The IIAS claims rising royalty payments by the Indian arms of MNCs are up as much as two fold over the last two years, report CNBC-TV18 Sajeet Manghat and Ashmit Kumar.
Institutional investor advisory services, a firm that claims to watch over the rights of minority shareholders has raised issues with the rising royalty rates being offered by the Indian arms of MNC's.
Iias says the government's move to liberalise payment of foreign technology collaboration and royalty fees via press note 8 in December 2009 has gone against the interest of minority shareholders in the last 3 years.
IIAS says the top 20 royalty remitting companies paid Rs 3,601 crore in FY12 as compared to Rs 1,196 crore five years ago. While royalty payments have more than doubled, sales for these companies grew by only 70% over the same period.

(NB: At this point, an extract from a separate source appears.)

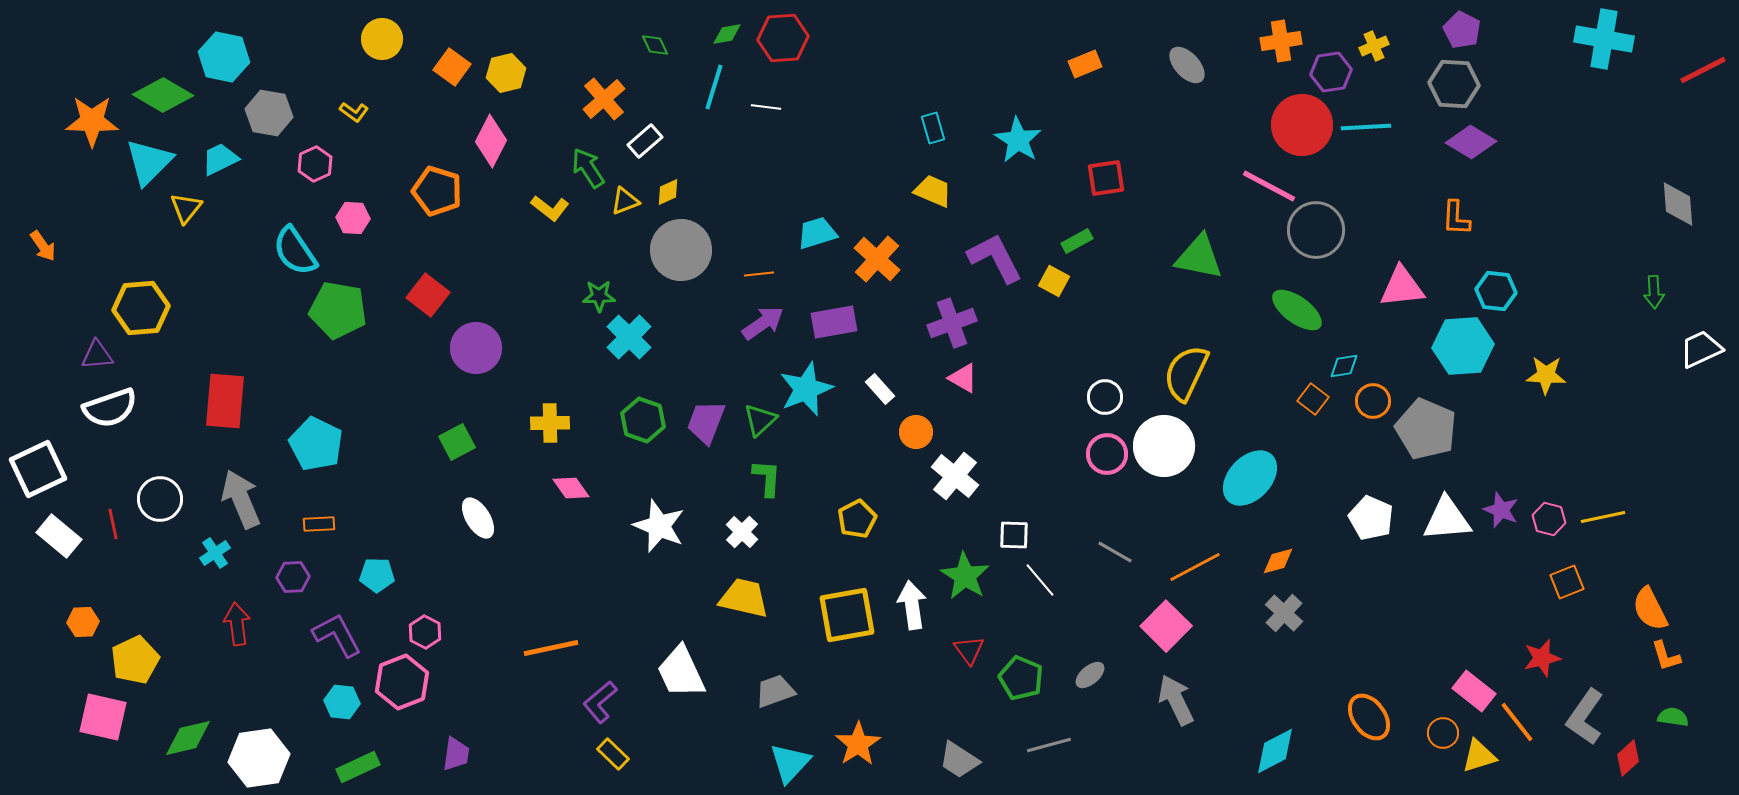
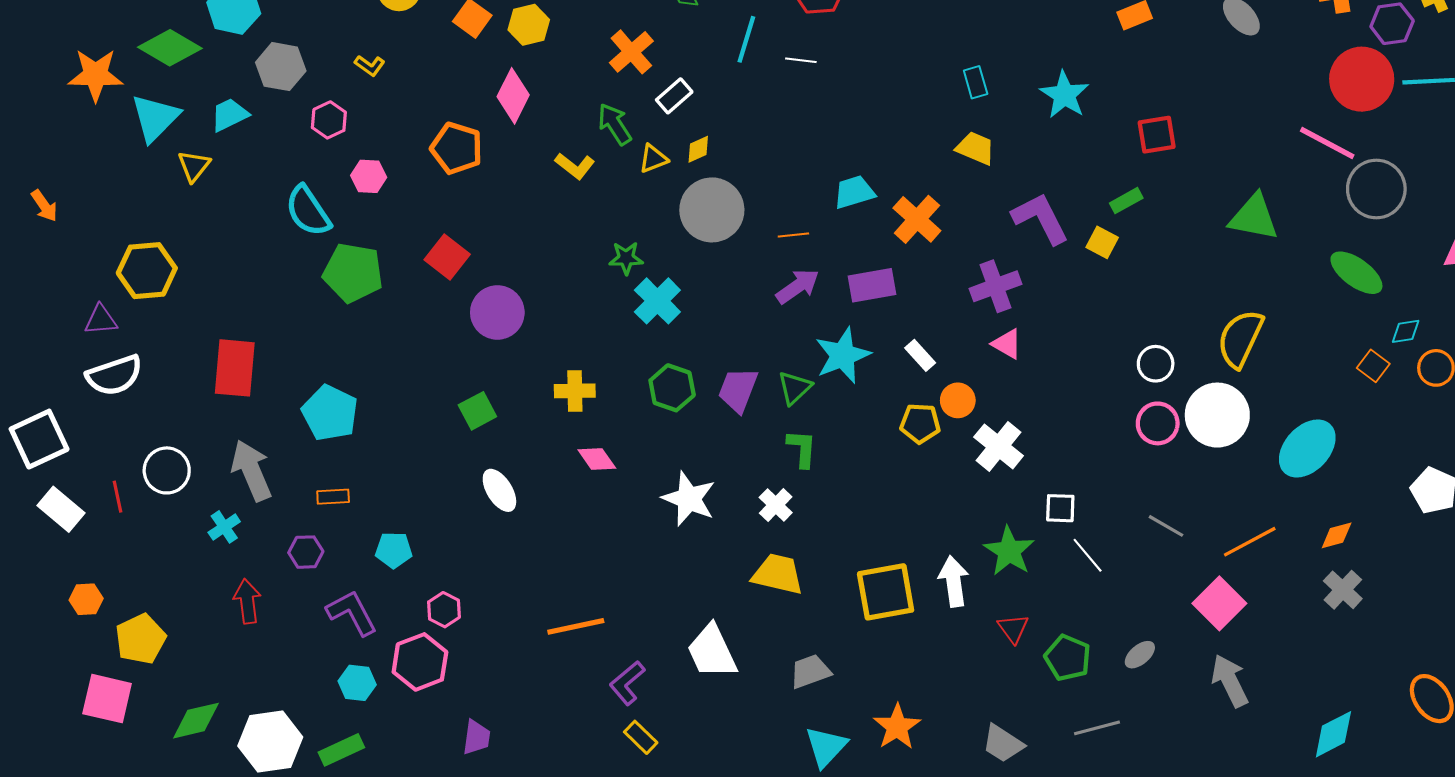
yellow pentagon: (857, 519) -> (920, 423), moved, turned 30
green rectangle: (358, 767) -> (341, 750), moved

The top 25 companies paid on an average 25% of the profits as royalty with Maruti topping the list of royalty paying companies, followed by ABB, Nestle, HUL and Bosch. IIAS also says there are four companies that have not paid dividend for the last few years, but continue to pay royalty. These include 3M India, Timken, Whirlpool and Asahi India who paid Rs 385 crores in royalty since FY08, excluding a one time dividend paid by Timken in FY12.
IIAS claims that companies camouflage royalty payments under various heads and hence want to standardise the categories of payments to bring in transparency and clarity.